Nadirah Shakoor is an American singer, songwriter and recording artist.  She is best known for her work as featured female vocalist in Jimmy Buffett's Coral Reefer Band, in the hip hop group Arrested Development and for her solo albums. She has one Grammy nomination.

== Career ==

=== Arrested Development and Speech ===
She was a female vocalist of the hip hop group Arrested Development, of which she was a member from 1993 until 1995. She was nominated for a Grammy Award for its second album, Zingalamaduni. Nadirah was also featured in Arrested Development's Unplugged DVD and album.

=== Jimmy Buffett's Coral Reefer Band ===

Shakoor joined the Jimmy Buffett's Coral Reefer Band in 1995, touring as its featured female vocalist. Alongside Tina Gullickson, she was a dancer and a vocalist. In concerts, Shakoor often had a number as lead vocalist and contributed secondary vocals to Buffett's "Son of a Son of a Sailor".

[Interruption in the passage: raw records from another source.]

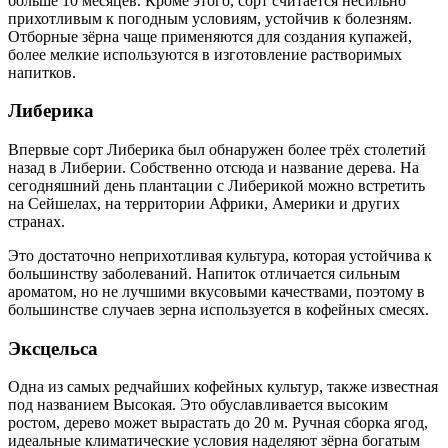
больше 10 месяцев. Кроме этого, сорт считается несильно
прихотливым к погодным условиям, устойчив к болезням.
Отборные зёрна чаще применяются для создания купажей,
более мелкие используются в изготовление растворимых
напитков.
Либерика
Впервые сорт Либерика был обнаружен более трёх столетий
назад в Либерии. Собственно отсюда и название дерева. На
сегодняшний день плантации с Либерикой можно встретить
на Сейшелах, на территории Африки, Америки и других
странах.
Это достаточно неприхотливая культура, которая устойчива к
большинству заболеваний. Напиток отличается сильным
ароматом, но не лучшими вкусовыми качествами, поэтому в
большинстве случаев зерна используется в кофейных смесях.
Эксцельса
Одна из самых редчайших кофейных культур, также известная
под названием Высокая. Это обуславливается высоким
ростом, дерево может вырастать до 20 м. Ручная сборка ягод,
идеальные климатические условия наделяют зёрна богатым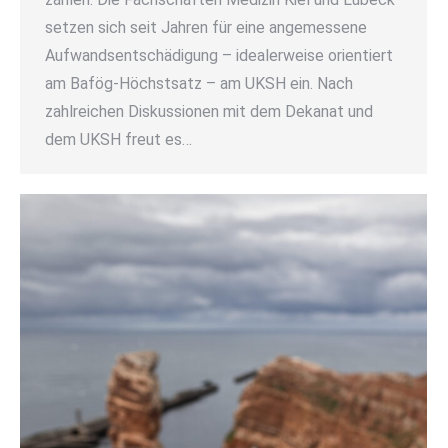
setzen sich seit Jahren für eine angemessene
Aufwandsentschädigung – idealerweise orientiert
am Bafög-Höchstsatz – am UKSH ein. Nach
zahlreichen Diskussionen mit dem Dekanat und
dem UKSH freut es…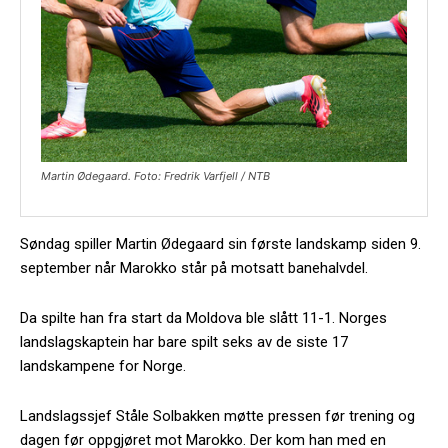
Martin Ødegaard. Foto: Fredrik Varfjell / NTB
Søndag spiller Martin Ødegaard sin første landskamp siden 9.
september når Marokko står på motsatt banehalvdel.
Da spilte han fra start da Moldova ble slått 11-1. Norges
landslagskaptein har bare spilt seks av de siste 17
landskampene for Norge.
Landslagssjef Ståle Solbakken møtte pressen før trening og
dagen før oppgjøret mot Marokko. Der kom han med en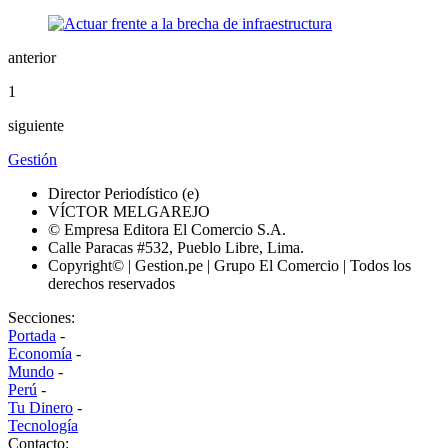
anterior
1
siguiente
Gestión
Director Periodístico (e)
VÍCTOR MELGAREJO
© Empresa Editora El Comercio S.A.
Calle Paracas #532, Pueblo Libre, Lima.
Copyright© | Gestion.pe | Grupo El Comercio | Todos los
derechos reservados
Secciones:
Portada
-
Economía
-
Mundo
-
Perú
-
Tu Dinero
-
Tecnología
Contacto: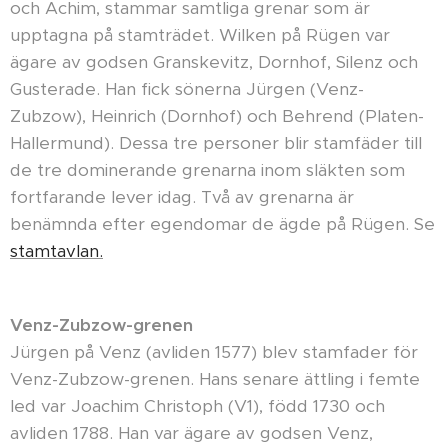
och Achim, stammar samtliga grenar som är
upptagna på stamträdet. Wilken på Rügen var
ägare av godsen Granskevitz, Dornhof, Silenz och
Gusterade. Han fick sönerna Jürgen (Venz-
Zubzow), Heinrich (Dornhof) och Behrend (Platen-
Hallermund). Dessa tre personer blir stamfäder till
de tre dominerande grenarna inom släkten som
fortfarande lever idag. Två av grenarna är
benämnda efter egendomar de ägde på Rügen. Se
stamtavlan.
Venz-Zubzow-grenen
Jürgen på Venz (avliden 1577) blev stamfader för
Venz-Zubzow-grenen. Hans senare ättling i femte
led var Joachim Christoph (V1), född 1730 och
avliden 1788. Han var ägare av godsen Venz,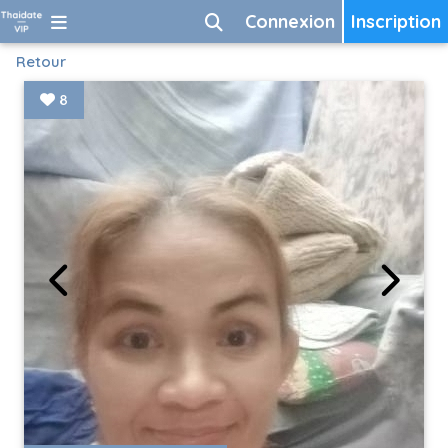
Connexion
Inscription
Retour
8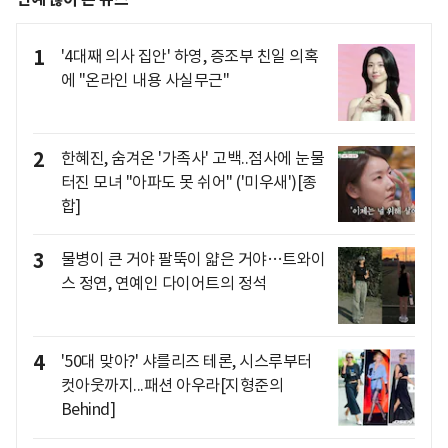
1
'4대째 의사 집안' 하영, 증조부 친일 의혹
에 "온라인 내용 사실무근"
2
한혜진, 숨겨온 '가족사' 고백..점사에 눈물
터진 모녀 "아파도 못 쉬어" ('미우새')[종
합]
3
물병이 큰 거야 팔뚝이 얇은 거야…트와이
스 정연, 연예인 다이어트의 정석
4
'50대 맞아?' 샤를리즈 테론, 시스루부터
컷아웃까지...패션 아우라[지형준의
Behind]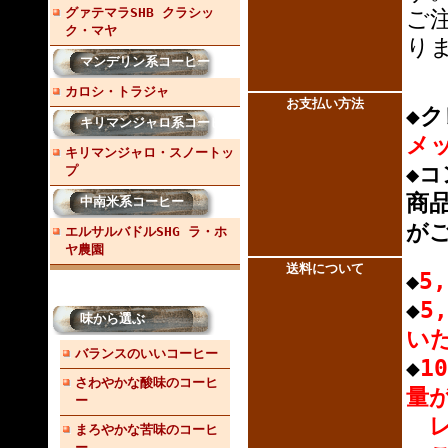
グァテマラSHB クラシッ
ご
ク・マヤ
りま
マンデリン系コーヒー
カロシ・トラジャ
お支払い方
法
◆
キリマンジャロ系コーヒー
メ
キリマンジャロ・スノートッ
◆
プ
商
中南米系コーヒー
が
エルサルバドルSHG ラ・ホ
ヤ農園
送料について
5
◆
◆
5
味から選ぶ
い
バランスのいいコーヒー
◆
1
さわやかな酸味のコーヒ
量が
ー
レ
まろやかな苦味のコーヒ
ー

=== Touring and recording ===
She also toured or recorded with Madonna, Al Jarreau, Paula Abdul, Quincy Jones, Jasmine Guy, Howard Hewett, Phillip Bailey and others.

=== Solo career ===
Her debut album, Soul Power (EMI Music Japan), was produced by Speech, and her next two projects, NadirahSongs and Obsessed with Peace Vol. I were released independently. In 2000, she teamed up with her best friend, producer Osunlade. Together, they released several house-music songs on Osunlade's Yoruba Records label that quickly became classics of the genre. "Love Song," "Just a Breath Away," and "Pride" are three of their most popular collaborations.

On October 14, 2008, Shakoor released a new album titled Nod to the Storyteller on Jimmy Buffett's Mailboat Records label, which includes two songs written by her along with unique covers of songs written by Jimmy Buffett and several other artists. She announced on the "Time After Island Time" radio program that she will be releasing a follow-up album. After the release, Nadirah and her brother, drummer Rasheed Shakoor, put together a band called Outside Art to help promote the album and to bring more deep house to the live-music scene.